Knowing exactly where transcription factors (TFs) bind in the genome can unlock many mysteries of cell biology. However, this information can be hard to come by. Chromatin immunoprecipitation followed by sequencing (ChIP-seq) directly captures TF–DNA interactions in vivo, but it is technically challenging. In vitro screens with synthetic DNA oligonucleotides make it possible to define the motifs that various TFs can bind at high throughput, but these assays can be undermined by loss of context—adjacent genetic and epigenetic elements that influence in vivo binding.

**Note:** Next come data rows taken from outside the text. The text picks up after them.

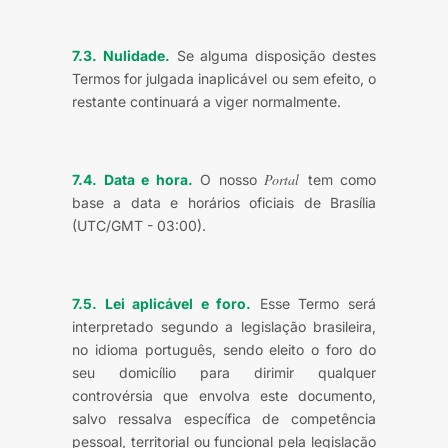
7.3. Nulidade.
Se alguma disposição destes
Termos for julgada inaplicável ou sem efeito, o
restante continuará a viger normalmente.
Portal
7.4. Data e hora.
O nosso
tem como
base a data e horários oficiais de Brasília
(UTC/GMT - 03:00).
7.5. Lei aplicável e foro.
Esse Termo será
interpretado segundo a legislação brasileira,
no idioma português, sendo eleito o foro do
seu domicílio para dirimir qualquer
controvérsia que envolva este documento,
salvo ressalva específica de competência
pessoal, territorial ou funcional pela legislação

Researchers led by Joseph Ecker at the Salk Institute for Biological Studies have now developed a strategy that may offer a happy medium. Their DNA affinity purification sequencing (DAP-seq) approach combines in vitro–purified TFs with tagged fragments of genomic DNA. These chunks of DNA retain the original sequence milieu of the TF binding site, as well as any epigenetic modifications. This makes it possible to capture large numbers of DNA–TF interactions under more realistic conditions, and the bound sequences can then be sequenced and mapped back onto the genome.

Working with the thale cress plant, Arabidopsis thaliana, Ecker and colleagues were able to map binding sites for more than a thousand different TFs situated across roughly 9% of the genome, and they identified actual motifs for 529 of those TFs. Critically, direct comparisons of DAP-seq data with the 'gold standard' in vivo data collected via ChIP-seq showed that the new method performed very well.

The researchers also used DAP-seq data to uncover patterns of reduced TF binding at genomic sites that are known to undergo methylation in leaf cells. They confirmed these findings with a parallel assay in which they used PCR to amplify the genomic DNA before performing DAP-seq, essentially erasing all epigenetic marks. This restored TF binding at roughly 180,000 sites that would otherwise have been inaccessible as a result of epigenetic modifications—and presumably transcriptionally silenced.

Ecker and colleagues have made their Arabidopsis data freely available online, and they conclude that such data should “provide a valuable resource to evaluate the impact of natural genetic and epigenomic variation on transcriptional networks controlling plant adaptation.”